Ma dalla lettura dell’editoriale[1], e di una lettera al direttore di Lancet da parte di uno studente di medicina cinese[2], si capisce che la situazione di violenza a danno dei medici e delle stesse strutture sanitarie in Cina – per quantità e gravità – non è paragonabile a quella italiana.
“Ci sono molte possibili ragioni perché i medici cinesi sono sotto minaccia. Queste cause sono sistemiche – si legge nel citato editoriale -: gli scarsi investimenti nel sistema sanitario e nella formazione e nella remunerazione dei dottori, che può condurre a errori medici, corruzione e incomunicabilità tra professionisti e pazienti. Altri fattori sono culturali e riguardano la copertura negativa della stampa nei confronti dei medici, le scarse conoscenze mediche e le aspettative irrealistiche della popolazione, a cui si aggiungono le spese catastrofiche che le famiglie subiscono a causa delle cure mediche”.
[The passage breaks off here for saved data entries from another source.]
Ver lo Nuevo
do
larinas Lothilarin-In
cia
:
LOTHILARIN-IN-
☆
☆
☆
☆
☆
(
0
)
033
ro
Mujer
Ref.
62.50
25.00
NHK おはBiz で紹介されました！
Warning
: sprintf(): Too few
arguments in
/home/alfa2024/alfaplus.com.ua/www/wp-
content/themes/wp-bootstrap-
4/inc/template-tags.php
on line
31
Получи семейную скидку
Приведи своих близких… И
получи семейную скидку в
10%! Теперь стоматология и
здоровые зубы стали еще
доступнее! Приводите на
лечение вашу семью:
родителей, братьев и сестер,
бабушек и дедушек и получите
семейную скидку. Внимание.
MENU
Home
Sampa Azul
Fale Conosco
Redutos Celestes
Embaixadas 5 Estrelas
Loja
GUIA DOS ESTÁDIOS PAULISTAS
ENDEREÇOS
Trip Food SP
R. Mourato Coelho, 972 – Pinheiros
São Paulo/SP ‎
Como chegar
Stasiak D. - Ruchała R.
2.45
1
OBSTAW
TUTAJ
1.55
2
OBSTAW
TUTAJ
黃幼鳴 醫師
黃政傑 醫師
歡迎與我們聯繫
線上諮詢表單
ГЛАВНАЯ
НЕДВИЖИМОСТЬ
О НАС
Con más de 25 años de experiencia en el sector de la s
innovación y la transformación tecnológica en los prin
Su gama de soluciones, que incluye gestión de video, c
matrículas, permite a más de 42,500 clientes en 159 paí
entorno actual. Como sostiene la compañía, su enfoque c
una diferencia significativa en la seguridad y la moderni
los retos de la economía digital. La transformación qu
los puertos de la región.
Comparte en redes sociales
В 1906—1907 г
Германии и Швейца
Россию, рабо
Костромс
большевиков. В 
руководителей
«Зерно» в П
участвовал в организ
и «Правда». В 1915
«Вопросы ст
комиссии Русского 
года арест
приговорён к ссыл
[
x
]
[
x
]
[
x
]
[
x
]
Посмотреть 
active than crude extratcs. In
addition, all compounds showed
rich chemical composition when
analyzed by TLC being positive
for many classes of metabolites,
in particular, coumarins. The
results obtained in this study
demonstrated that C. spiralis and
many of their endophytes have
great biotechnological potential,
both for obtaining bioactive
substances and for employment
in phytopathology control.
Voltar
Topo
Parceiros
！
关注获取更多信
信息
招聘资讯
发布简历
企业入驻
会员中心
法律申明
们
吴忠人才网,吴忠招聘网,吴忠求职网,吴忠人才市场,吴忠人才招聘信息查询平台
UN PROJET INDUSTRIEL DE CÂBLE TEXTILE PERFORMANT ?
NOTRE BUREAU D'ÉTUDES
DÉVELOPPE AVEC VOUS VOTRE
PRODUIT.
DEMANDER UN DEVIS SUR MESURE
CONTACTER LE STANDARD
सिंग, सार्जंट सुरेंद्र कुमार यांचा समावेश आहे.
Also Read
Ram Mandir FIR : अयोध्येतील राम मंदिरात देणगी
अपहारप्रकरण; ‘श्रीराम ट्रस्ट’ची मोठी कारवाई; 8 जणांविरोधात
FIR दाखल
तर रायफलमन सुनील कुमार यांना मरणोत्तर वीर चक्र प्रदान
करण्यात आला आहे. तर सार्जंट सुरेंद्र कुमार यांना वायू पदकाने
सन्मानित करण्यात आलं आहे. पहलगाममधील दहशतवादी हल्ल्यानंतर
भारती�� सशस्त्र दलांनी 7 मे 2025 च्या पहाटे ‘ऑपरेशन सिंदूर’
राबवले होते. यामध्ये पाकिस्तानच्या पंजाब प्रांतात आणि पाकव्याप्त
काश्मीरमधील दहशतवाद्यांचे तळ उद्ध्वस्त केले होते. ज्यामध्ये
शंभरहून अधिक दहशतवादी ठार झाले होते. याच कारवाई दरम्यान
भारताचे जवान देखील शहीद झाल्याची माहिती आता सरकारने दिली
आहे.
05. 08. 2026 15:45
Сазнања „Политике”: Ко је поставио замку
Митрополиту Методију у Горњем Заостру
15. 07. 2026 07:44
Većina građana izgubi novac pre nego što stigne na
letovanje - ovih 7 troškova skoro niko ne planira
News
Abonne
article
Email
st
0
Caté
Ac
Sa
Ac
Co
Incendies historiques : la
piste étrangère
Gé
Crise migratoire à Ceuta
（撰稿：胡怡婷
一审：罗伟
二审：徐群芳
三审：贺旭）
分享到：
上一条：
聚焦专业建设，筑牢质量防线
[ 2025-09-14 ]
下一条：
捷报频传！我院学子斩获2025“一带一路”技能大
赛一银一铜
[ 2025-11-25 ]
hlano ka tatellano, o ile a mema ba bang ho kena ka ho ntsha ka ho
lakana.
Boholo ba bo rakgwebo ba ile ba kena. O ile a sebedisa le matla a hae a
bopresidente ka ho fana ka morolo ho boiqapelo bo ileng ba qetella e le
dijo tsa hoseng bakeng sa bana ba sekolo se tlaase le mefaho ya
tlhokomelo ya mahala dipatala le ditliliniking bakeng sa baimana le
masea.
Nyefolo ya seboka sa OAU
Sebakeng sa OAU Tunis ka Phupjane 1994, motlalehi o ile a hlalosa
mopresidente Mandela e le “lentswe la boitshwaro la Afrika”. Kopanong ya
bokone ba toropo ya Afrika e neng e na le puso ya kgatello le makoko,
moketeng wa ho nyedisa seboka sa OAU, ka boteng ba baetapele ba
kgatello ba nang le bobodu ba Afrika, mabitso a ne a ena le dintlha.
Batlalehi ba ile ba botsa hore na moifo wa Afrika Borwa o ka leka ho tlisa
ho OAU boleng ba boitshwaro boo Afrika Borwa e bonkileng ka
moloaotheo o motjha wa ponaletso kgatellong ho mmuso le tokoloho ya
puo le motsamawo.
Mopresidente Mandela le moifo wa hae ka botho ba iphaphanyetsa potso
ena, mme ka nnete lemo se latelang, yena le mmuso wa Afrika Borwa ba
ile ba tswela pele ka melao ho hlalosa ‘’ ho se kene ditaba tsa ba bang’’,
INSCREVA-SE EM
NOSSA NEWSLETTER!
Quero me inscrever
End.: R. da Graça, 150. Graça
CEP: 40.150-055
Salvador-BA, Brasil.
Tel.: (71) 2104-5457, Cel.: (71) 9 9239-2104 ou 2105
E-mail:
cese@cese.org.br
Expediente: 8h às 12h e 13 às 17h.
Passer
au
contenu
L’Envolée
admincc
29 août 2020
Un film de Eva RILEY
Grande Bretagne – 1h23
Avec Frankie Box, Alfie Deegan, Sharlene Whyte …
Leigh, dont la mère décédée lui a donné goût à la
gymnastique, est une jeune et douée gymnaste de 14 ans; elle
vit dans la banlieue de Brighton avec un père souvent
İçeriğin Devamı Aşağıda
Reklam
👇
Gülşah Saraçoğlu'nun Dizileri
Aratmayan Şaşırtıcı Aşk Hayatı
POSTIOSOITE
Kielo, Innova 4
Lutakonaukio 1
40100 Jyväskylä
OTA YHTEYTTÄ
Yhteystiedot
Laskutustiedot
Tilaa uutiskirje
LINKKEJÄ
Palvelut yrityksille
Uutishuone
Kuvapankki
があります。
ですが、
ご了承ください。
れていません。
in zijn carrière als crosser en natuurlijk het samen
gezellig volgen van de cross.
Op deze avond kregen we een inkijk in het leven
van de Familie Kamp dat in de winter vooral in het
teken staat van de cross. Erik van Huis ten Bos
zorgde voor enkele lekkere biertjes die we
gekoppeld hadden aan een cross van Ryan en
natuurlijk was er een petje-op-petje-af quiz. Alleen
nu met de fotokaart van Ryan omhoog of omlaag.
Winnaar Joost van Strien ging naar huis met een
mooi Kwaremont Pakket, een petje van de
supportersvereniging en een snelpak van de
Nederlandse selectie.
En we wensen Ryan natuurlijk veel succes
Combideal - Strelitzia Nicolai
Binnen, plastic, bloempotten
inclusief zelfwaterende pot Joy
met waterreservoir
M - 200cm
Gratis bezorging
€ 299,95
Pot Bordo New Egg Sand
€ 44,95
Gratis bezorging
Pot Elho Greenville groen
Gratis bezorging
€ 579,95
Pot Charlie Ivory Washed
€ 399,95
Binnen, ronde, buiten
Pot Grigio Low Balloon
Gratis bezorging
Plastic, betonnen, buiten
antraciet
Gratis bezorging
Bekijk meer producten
“I rapporti deteriorati tra medici e pazienti stanno trasformando la pratica medica in Cina in un lavoro ad alto rischio – afferma lo studente Li Jie. Ciò sta cominciando a influenzare la prossima generazione di dottori. Come studente in medicina cinese mi pento di aver scelto gli studi medici. Ho scoperto che molti studenti vicini a me non volevano iscriversi a medicina, ma sono stati forzati a farlo su pressione dei loro parenti. Al tempo dei miei genitori la professione medica era una carriera ammirata e rispettata. Oggi non più. La nuova generazione di medici cinesi si sente perduta, conclude Li Jie; essi non sanno se continuare o meno gli studi, e come affrontare la complessa e difficile relazione con i loro pazienti”.
Salute Internazionale, fin dall’inizio delle sue pubblicazioni ha seguito da vicino la situazione in rapido movimento del sistema sanitario cinese (vedi Dossier Cina) e in questa newsletter riportiamo il primo (2.3.2009) e l’ultimo (28.5.2012) post della serie, che sottolinea (too little, too late) come le riforme attuate negli ultimi anni non hanno di fatto protetto le famiglie dalle spese catastrofiche subite a causa del pagamento delle prestazioni sanitarie.
Anzi – osserva un altro editoriale di Lancet – nonostante che la copertura dell’assicurazione sanitaria abbia raggiunto nel 2011 la percentuale del 95,7% della popolazione, la spesa sanitaria out-of-pocket sta crescendo rapidamente, perché il sistema (comprese le remunerazioni dei medici) è interamente basato sul profitto[3].
La Cina è lontana. O forse no. Più di 9 milioni di italiani – rileva il Censis – dichiarano di non aver potuto accedere ad alcune prestazioni sanitarie di cui avevano bisogno per ragioni economiche. 2,4 milioni sono anziani, 5 milioni vivono in coppia con figli, 4 milioni risiedono nel Mezzogiorno (vedi: Crisi sociale e salute).